# [TASK INSTRUCTIONS]
Reproduce the entries in full. Exclude all images from the copy.

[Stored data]

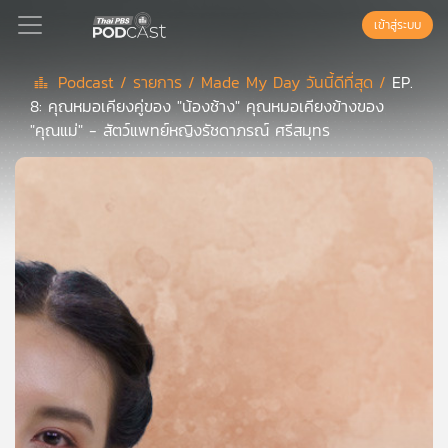
เข้าสู่ระบบ
Podcast /
รายการ /
Made My Day วันนี้ดีที่สุด /
EP.
8: คุณหมอเคียงคู่ของ "น้องช้าง" คุณหมอเคียงข้างของ
Podcast
"คุณแม่" - สัตว์แพทย์หญิงรัชดาภรณ์ ศรีสมุทร
เพล
ย์
ลิ
สต์
แนะนำ
เพล
ย์
ลิ
สต์
ของ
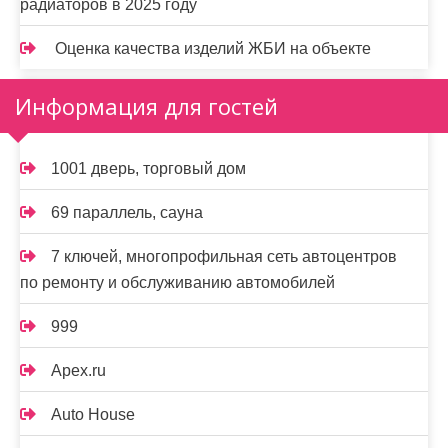
радиаторов в 2025 году
Оценка качества изделий ЖБИ на объекте
Информация для гостей
1001 дверь, торговый дом
69 параллель, сауна
7 ключей, многопрофильная сеть автоцентров
по ремонту и обслуживанию автомобилей
999
Apex.ru
Auto House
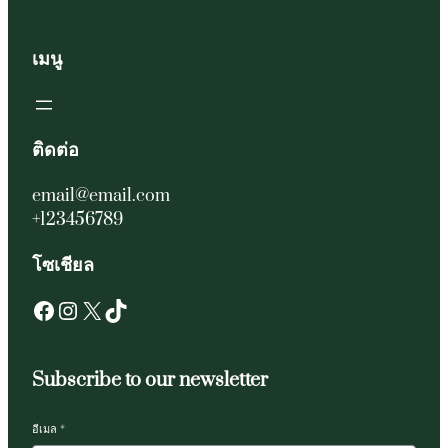
เมนู
ติดต่อ
email@email.com
+123456789
โซเชียล
Facebook
Instagram
X
TikTok
Subscribe to our newsletter
อีเมล
*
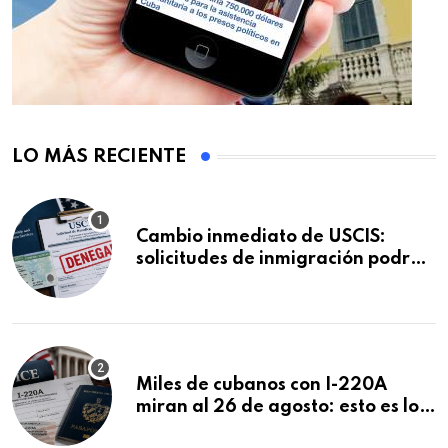
LO MÁS RECIENTE
Cambio inmediato de USCIS:
solicitudes de inmigración podrán
ser negadas sin previo aviso
Miles de cubanos con I-220A
miran al 26 de agosto: esto es lo
que podría decidirse en una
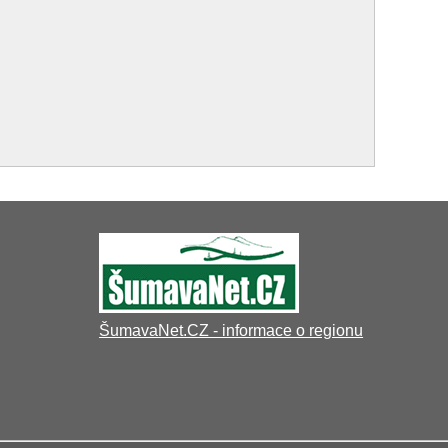
ŠumavaNet.CZ - informace o regionu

# [RESPONSE]
เข้าสู่ระบบ
Podcast /
รายการ /
Made My Day วันนี้ดีที่สุด /
EP.
8: คุณหมอเคียงคู่ของ "น้องช้าง" คุณหมอเคียงข้างของ
Podcast
"คุณแม่" - สัตว์แพทย์หญิงรัชดาภรณ์ ศรีสมุทร
เพล
ย์
ลิ
สต์
แนะนำ
เพล
ย์
ลิ
สต์
ของ
радиаторов в 2025 году
Оценка качества изделий ЖБИ на объекте
Информация для гостей
1001 дверь, торговый дом
69 параллель, сауна
7 ключей, многопрофильная сеть автоцентров
по ремонту и обслуживанию автомобилей
999
Apex.ru
Auto House
เมนู
ติดต่อ
email@email.com
+123456789
โซเชียล
Facebook
Instagram
X
TikTok
Subscribe to our newsletter
อีเมล
*
LO MÁS RECIENTE
Cambio inmediato de USCIS:
solicitudes de inmigración podrán
ser negadas sin previo aviso
Miles de cubanos con I-220A
miran al 26 de agosto: esto es lo
que podría decidirse en una
ŠumavaNet.CZ - informace o regionu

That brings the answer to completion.